Topological Micro-Electro-Mechanical Systems

TL;DR

This paper investigates the topological properties of micro-electro-mechanical systems (MEMS), revealing novel topological phases, edge states, and measurement methods based on models like the SSH and trimer models.

Contribution

It introduces the application of topological models to MEMS, demonstrating topological phases and edge states through experimental and theoretical analysis.

Findings

Topological phases are characterized by winding numbers and inversion-symmetry indicators.

Topological edge states are detected via electromechanical-impedance resonance.

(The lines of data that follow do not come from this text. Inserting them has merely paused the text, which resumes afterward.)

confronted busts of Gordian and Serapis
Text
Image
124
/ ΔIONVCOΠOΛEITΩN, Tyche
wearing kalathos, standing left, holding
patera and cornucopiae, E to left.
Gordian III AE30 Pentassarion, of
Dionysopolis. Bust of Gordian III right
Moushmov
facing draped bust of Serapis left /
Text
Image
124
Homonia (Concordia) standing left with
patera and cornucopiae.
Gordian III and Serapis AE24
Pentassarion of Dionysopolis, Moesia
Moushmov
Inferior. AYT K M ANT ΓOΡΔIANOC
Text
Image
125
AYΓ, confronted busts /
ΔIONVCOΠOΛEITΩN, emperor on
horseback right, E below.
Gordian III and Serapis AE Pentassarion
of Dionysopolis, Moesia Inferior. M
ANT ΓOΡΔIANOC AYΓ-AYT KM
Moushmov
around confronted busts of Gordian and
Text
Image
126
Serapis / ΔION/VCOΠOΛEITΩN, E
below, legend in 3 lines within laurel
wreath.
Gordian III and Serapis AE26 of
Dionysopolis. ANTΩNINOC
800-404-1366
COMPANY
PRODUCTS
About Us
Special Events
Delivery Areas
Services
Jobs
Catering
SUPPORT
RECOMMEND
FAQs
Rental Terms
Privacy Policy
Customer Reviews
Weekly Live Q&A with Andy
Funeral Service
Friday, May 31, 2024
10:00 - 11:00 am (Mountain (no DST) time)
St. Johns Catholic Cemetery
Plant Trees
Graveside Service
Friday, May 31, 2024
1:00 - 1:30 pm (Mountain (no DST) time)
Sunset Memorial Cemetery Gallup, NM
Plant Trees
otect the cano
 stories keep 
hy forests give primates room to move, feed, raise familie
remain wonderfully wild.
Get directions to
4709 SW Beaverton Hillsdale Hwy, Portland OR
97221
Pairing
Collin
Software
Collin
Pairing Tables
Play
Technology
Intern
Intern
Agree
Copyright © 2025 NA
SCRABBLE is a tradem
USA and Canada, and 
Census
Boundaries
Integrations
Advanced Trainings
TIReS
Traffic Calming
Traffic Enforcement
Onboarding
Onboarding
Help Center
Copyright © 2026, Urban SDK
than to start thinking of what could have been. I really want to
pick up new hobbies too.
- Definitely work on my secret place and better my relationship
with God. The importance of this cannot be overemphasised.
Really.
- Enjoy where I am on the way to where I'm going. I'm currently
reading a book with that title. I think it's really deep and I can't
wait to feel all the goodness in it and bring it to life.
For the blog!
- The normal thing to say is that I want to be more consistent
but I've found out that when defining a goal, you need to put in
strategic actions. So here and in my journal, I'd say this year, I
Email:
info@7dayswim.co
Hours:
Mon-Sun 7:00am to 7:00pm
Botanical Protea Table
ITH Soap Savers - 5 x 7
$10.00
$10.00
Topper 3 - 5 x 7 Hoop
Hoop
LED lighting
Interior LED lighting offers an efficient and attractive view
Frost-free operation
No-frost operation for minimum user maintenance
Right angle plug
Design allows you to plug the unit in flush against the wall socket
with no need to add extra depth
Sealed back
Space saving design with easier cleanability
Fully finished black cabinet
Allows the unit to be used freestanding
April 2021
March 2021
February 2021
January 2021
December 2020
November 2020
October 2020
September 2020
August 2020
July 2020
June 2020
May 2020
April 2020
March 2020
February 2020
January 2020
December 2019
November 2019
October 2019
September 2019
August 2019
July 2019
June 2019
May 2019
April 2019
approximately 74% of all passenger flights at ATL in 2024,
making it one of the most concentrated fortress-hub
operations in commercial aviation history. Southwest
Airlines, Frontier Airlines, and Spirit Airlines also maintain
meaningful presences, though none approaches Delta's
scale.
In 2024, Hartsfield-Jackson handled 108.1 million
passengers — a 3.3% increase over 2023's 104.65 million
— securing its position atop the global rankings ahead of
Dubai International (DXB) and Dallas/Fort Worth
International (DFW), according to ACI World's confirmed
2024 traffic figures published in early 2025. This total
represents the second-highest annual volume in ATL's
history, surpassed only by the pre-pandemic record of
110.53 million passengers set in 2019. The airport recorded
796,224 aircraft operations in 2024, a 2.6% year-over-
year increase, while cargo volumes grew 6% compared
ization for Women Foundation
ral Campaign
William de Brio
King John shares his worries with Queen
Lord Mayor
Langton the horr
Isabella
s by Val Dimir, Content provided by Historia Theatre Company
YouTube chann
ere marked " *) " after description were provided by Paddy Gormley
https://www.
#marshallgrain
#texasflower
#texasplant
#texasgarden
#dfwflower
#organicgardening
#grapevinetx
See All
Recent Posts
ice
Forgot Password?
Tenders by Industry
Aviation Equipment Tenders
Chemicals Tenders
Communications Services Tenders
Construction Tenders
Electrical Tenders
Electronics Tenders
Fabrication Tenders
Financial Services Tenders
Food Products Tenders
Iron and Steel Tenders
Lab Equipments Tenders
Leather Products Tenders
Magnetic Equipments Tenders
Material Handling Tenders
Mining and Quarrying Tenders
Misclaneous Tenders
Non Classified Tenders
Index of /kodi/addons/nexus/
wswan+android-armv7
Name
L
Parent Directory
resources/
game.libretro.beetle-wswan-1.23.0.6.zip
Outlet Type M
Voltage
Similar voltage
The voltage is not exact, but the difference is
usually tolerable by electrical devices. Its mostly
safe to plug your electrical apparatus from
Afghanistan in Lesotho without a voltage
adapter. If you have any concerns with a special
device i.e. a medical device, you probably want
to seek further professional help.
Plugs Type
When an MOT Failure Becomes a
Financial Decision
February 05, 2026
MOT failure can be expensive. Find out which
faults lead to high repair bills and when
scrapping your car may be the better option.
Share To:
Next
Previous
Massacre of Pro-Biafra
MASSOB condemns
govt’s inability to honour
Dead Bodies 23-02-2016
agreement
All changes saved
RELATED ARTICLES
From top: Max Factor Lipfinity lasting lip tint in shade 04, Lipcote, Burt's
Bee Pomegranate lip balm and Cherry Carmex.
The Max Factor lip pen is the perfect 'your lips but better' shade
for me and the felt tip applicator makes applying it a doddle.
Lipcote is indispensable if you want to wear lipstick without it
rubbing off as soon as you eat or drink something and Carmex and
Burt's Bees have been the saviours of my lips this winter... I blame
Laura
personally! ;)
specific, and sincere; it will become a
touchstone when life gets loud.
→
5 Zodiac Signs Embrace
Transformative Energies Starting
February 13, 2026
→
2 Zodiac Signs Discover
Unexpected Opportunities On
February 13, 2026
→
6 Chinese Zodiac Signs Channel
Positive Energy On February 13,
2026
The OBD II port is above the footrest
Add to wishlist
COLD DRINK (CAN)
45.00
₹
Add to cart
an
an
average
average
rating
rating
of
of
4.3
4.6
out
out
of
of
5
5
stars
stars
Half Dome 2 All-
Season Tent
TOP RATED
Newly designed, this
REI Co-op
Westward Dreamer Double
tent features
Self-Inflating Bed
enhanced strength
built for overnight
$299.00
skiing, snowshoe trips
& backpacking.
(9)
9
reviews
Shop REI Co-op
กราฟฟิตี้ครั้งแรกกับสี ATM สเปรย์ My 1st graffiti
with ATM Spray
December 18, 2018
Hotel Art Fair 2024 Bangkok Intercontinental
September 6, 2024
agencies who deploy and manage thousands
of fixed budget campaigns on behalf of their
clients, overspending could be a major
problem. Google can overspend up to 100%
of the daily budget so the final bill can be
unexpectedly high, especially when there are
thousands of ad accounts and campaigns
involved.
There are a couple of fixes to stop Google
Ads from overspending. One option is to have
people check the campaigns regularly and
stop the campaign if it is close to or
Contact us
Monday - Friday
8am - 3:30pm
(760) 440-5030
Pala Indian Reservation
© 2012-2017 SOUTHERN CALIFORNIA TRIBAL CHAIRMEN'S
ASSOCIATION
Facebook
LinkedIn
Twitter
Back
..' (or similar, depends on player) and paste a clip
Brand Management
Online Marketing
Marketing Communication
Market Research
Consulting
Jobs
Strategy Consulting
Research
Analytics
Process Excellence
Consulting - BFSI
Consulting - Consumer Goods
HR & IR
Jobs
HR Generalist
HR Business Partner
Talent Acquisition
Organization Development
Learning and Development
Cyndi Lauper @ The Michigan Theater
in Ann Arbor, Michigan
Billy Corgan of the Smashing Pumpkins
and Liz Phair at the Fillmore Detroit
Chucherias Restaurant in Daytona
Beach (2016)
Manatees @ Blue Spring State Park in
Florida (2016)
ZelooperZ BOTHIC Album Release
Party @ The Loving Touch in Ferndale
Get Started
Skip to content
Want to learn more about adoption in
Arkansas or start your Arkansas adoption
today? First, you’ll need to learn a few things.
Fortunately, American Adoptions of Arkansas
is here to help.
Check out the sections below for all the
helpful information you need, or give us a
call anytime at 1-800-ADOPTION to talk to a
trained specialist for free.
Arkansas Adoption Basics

The study opens new avenues for topological MEMS applications.

Abstract

We explore the topological aspect of dynamics in a micro-electro-mechanical system (MEMS), which is a combination of an electric-circuit system and a mass-spring system. A simplest example is a sequential chain of capacitors and springs. It is shown that such a chain exhibits novel topological dynamics with respect to its oscillation modes. On one hand, when it undergoes free oscillation, the system is governed by the Su-Schrieffer-Heeger model, and the topological charge is given by a winding number. Topological and trivial phases are differentiated by measuring the dynamics of the outermost plate. On the other hand, when it undergoes periodical motion in time, the system is governed by an inversion-symmetric-trimer model, and the topological phases are characterized by an inversion-symmetry indicator. There emerge topological edge states, which are well signaled by measuring electromechanical-impedance resonance. Our results will open an attractive field of topological MEMS.